Hoe was de reis naar Europa?

“Ik was ontzettend bang op de nacht dat we vetrokken. Mijn broertje en ik hebben geen afscheid kunnen nemen van onze moeder en zusjes, ik ben hier nog heel verdrietig om. Mijn vader zei dat we naar de grens van Syrië moesten lopen. Vanaf daar zouden wij met een vrachtwagen van Turkije naar Europa rijden. We hebben geen tijd gehad om schone kleren te pakken en drinken mee te nemen. Toen we aankwamen bij de Syrische grens moesten we erg stil zijn omdat er militairen lopen die de grens streng bewaken. Mijn vader fluisterde dat we moesten rennen naar de vrachtwagen en niet om moesten kijken, om ons heen werden mensen neergeschoten. Ik ben nog nooit zo bang geweest, maar gelukkig hebben wij het gered”.

Wat vind je van de opvang in Nederland?

Op het moment dat wij in Nederland aankwamen heb ik gehuild, zo blij en opgelucht was ik. We zijn in veel verschillende opvangcentra geweest, maar onze eindbestemming is hier in Zaandam. De eerste week was zwaar voor ons, want het vroor buiten en er waren geen kachels. Ook het warme water deed het niet waardoor wij ons met ijskoud water hebben moeten wassen. Ik vond de toiletten heel vies en het wc-papier was vaak op. Vanwege de kou en de storm zijn wij voor twee dagen overgeplaatst naar een sporthal in een nabijgelegen woonwijk.
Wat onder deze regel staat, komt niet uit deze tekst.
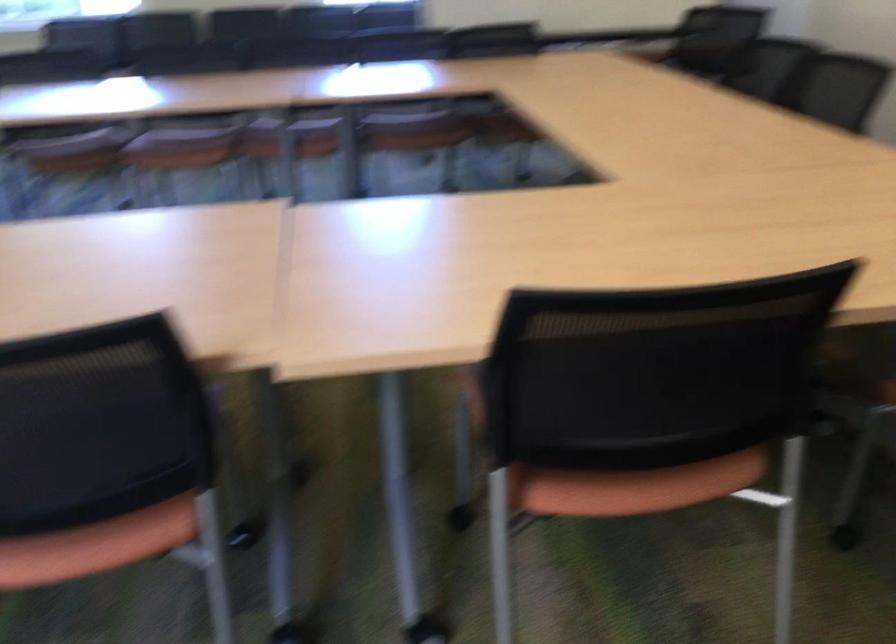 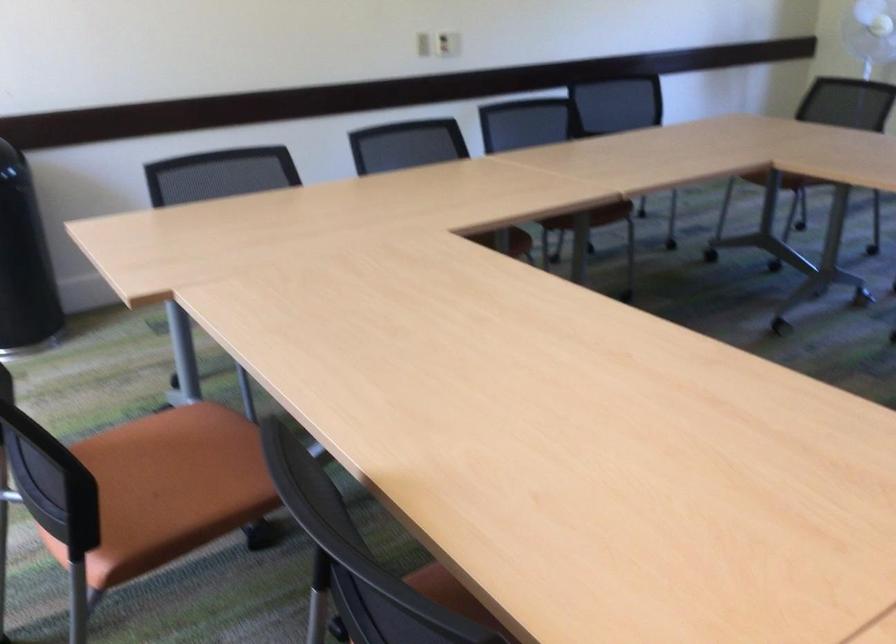 Question: The camera is either moving clockwise (left) or counter-clockwise (right) around the object. The first image is from the beginning of the video and the second image is from the end. Is the camera moving left or right when shooting the video?

Choices:
 (A) Left
 (B) Right

Answer: (B) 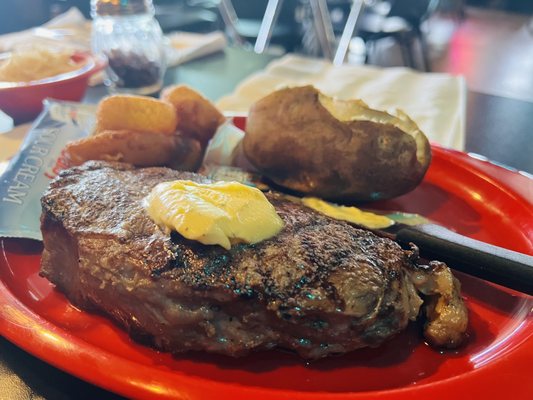 The width and height of the screenshot is (533, 400). Find the location of `red plate`. red plate is located at coordinates (101, 335). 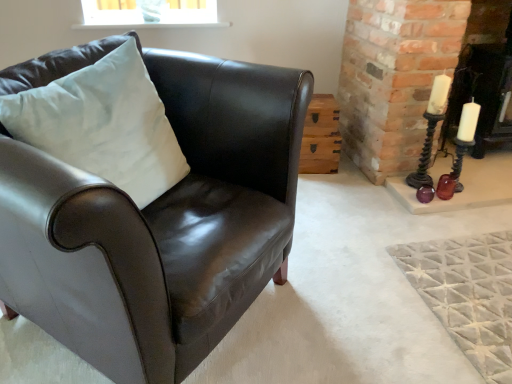 I want to click on free spot to the right of shiny brown leather armchair at left, so click(373, 280). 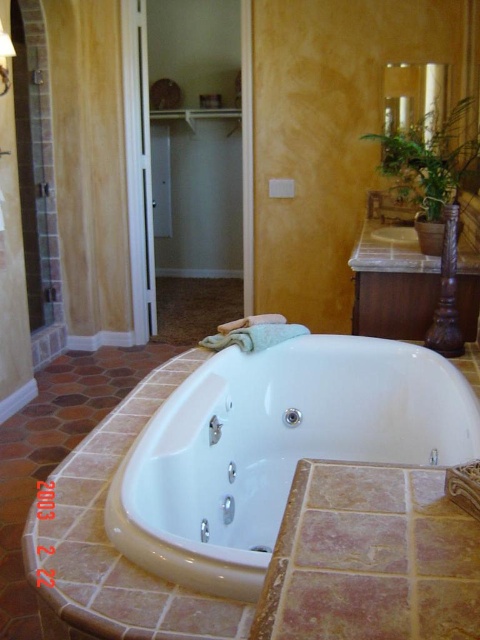 You are a delivery person who needs to place a 1.5 meter long package between the white glossy bathtub at center and the white glossy sink at center. Can you fit the package horizontally between them?

The distance between the white glossy bathtub at center and the white glossy sink at center is 1.43 meters. Since the package is 1.5 meters long, it cannot be placed horizontally between them as the space is shorter than the package length.

You are a contractor measuring bathroom fixtures. You need to install a new showerhead that requires a minimum of 1.2 meters of space between the white glossy bathtub at center and the white glossy sink at center. Based on the scene, can the showerhead be installed between them?

The white glossy bathtub at center is wider than the white glossy sink at center, but the exact distance between them isn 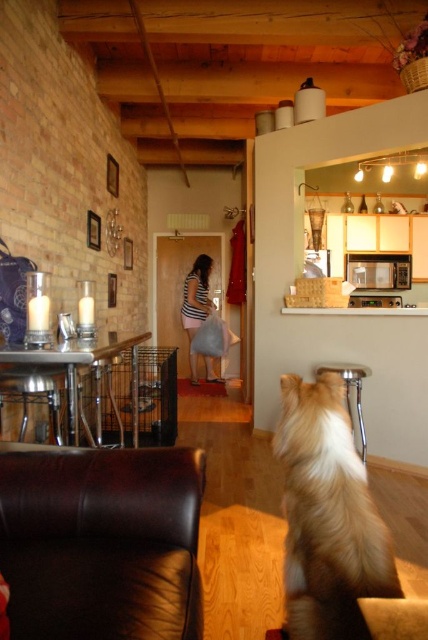 You are a guest entering the living room and see the fluffy golden dog at center and the metallic silver stool at lower center. Which object is closer to the entrance?

The fluffy golden dog at center is closer to the entrance because it is positioned on the left side of the metallic silver stool at lower center, implying it is nearer to the entrance area.

You are standing in the living room and want to take a photo of the two points mentioned. Which point, point (324,385) or point (341,362), will appear larger in your photo?

Point (324,385) is closer to the camera than point (341,362), so it will appear larger in the photo. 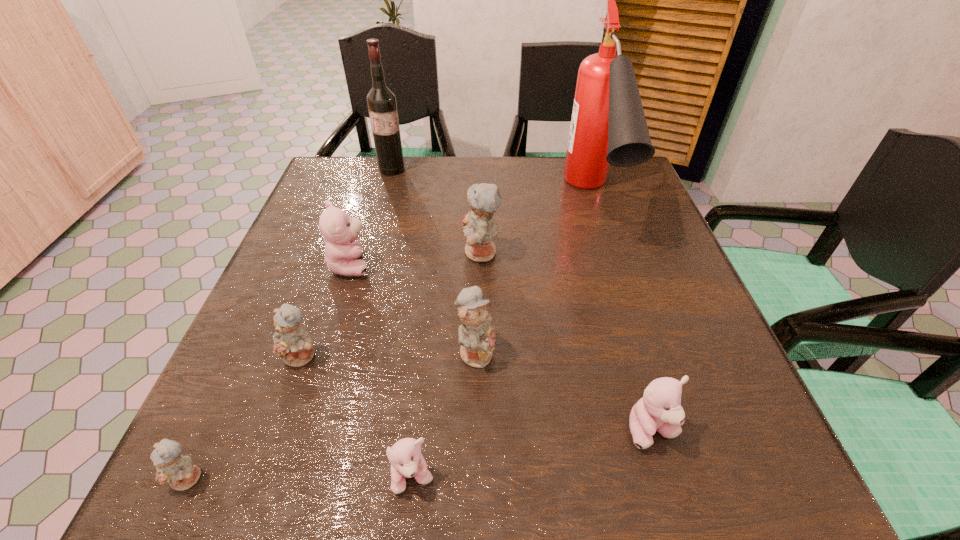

Ons tentenkamp was namelijk één modderpoel en de tenten waren niet bestand tegen de harde wind. Ik was heel blij om weer eens echte muren om mij heen te hebben in plaats van tentzeil”.

Ben je op de hoogte van alle protesten tegen jullie als vluchtelingen?

“Toen wij net aankwamen in Zaandam voelde ik me niet welkom. De buren scholden ons uit en bekogelden ons met eieren, dat deed ons veel pijn. Wij komen in vrede en hebben geen kwaad in de zin. Gelukkig ervaar ik dat nu anders. De meeste Nederlanders begroeten ons hartelijk en willen ons helpen. De Noorderkerk tegenover onze opvang nodigt ons dagelijks uit voor een gezellig praatje en een warm drankje. Voor ons voelt de kerk als een warme deken. Eindelijk een plek met vriendelijke mensen die ons graag willen helpen. Ik krijg hier dagelijks wat te eten en drinken en ik leer Nederlands van een lieve juf. Ik kan al een paar zinnen foutloos zeggen”.

Wat zijn jouw plannen voor de toekomst?

“Ik hoop dat mijn vader een verblijfsvergunning kan krijgen zodat mijn moeder en zusjes ook naar Nederland kunnen komen. Ik mis ze heel erg en ik droom elke nacht dat hen iets ergs overkomt. Ik wil graag in Nederland een toekomst opbouwen, samen met mijn familie. Een studie volgen lijkt mij erg leuk. In Syrië studeerde ik voor technicus maar nu wil ik graag een lerarenopleiding volgen. Als de oorlog voorbij is wil ik misschien weer terug naar mijn thuisland maar dat weet ik nog niet zeker”.